◆ **DATA SUPPLIED**:

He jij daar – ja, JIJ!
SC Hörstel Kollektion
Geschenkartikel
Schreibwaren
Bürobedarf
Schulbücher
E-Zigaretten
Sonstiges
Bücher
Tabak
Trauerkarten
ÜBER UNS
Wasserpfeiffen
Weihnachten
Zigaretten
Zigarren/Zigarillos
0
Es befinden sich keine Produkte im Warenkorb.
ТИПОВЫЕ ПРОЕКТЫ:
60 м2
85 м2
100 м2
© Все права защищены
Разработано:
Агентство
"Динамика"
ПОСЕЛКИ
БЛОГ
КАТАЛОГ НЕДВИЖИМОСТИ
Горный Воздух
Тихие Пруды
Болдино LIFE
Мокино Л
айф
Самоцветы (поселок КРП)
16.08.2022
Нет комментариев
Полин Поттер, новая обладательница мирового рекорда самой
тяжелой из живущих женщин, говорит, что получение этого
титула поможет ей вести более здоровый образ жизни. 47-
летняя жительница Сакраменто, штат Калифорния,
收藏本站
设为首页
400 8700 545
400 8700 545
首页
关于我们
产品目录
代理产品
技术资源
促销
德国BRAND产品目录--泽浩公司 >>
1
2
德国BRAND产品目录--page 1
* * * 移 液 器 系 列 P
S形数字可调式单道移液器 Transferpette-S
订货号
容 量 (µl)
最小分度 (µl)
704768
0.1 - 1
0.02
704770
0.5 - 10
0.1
...
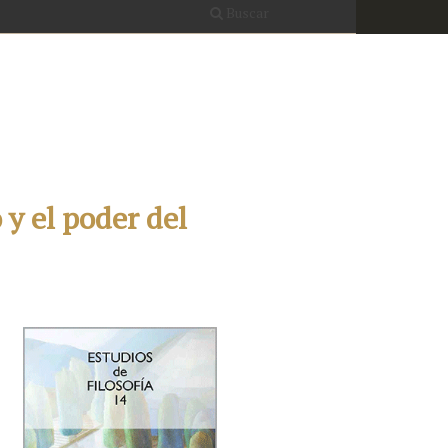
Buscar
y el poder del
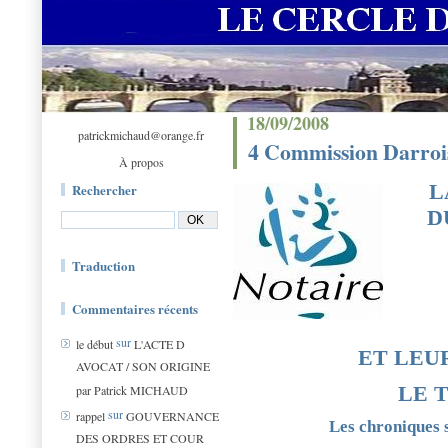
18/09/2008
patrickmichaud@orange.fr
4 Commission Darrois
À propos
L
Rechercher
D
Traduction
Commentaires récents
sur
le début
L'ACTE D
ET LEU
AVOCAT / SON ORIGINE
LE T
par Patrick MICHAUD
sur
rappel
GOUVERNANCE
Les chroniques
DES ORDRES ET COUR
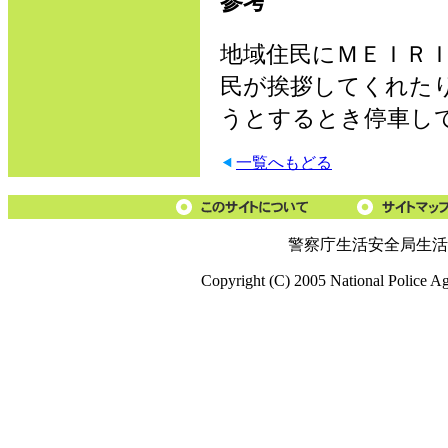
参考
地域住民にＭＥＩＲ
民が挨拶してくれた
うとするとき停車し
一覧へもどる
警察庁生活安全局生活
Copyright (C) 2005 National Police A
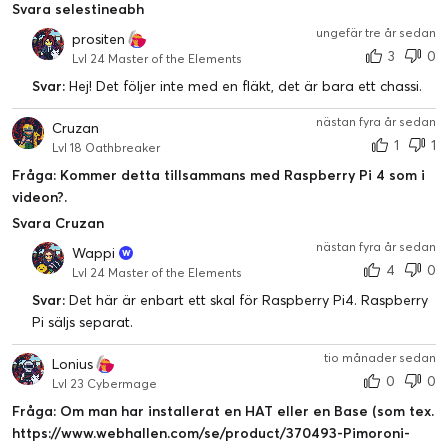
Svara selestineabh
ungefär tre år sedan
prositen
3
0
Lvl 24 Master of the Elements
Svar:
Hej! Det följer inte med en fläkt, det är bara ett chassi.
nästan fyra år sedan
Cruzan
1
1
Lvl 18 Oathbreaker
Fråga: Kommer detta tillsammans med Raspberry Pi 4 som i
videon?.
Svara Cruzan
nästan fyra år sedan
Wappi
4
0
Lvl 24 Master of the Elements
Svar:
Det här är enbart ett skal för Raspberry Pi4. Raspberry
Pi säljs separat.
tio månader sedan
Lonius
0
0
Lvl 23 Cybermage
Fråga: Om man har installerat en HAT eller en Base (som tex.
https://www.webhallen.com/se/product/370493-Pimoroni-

◆ **WHAT THIS TASK INVOLVES**:
Lines to set down from above: the line with "Trauerkarten", the line with "Полин Поттер, новая", and every line between, each exactly as written.

◆ **THE COMPLETED TASK**:
Trauerkarten
ÜBER UNS
Wasserpfeiffen
Weihnachten
Zigaretten
Zigarren/Zigarillos
0
Es befinden sich keine Produkte im Warenkorb.
ТИПОВЫЕ ПРОЕКТЫ:
60 м2
85 м2
100 м2
© Все права защищены
Разработано:
Агентство
"Динамика"
ПОСЕЛКИ
БЛОГ
КАТАЛОГ НЕДВИЖИМОСТИ
Горный Воздух
Тихие Пруды
Болдино LIFE
Мокино Л
айф
Самоцветы (поселок КРП)
16.08.2022
Нет комментариев
Полин Поттер, новая обладательница мирового рекорда самой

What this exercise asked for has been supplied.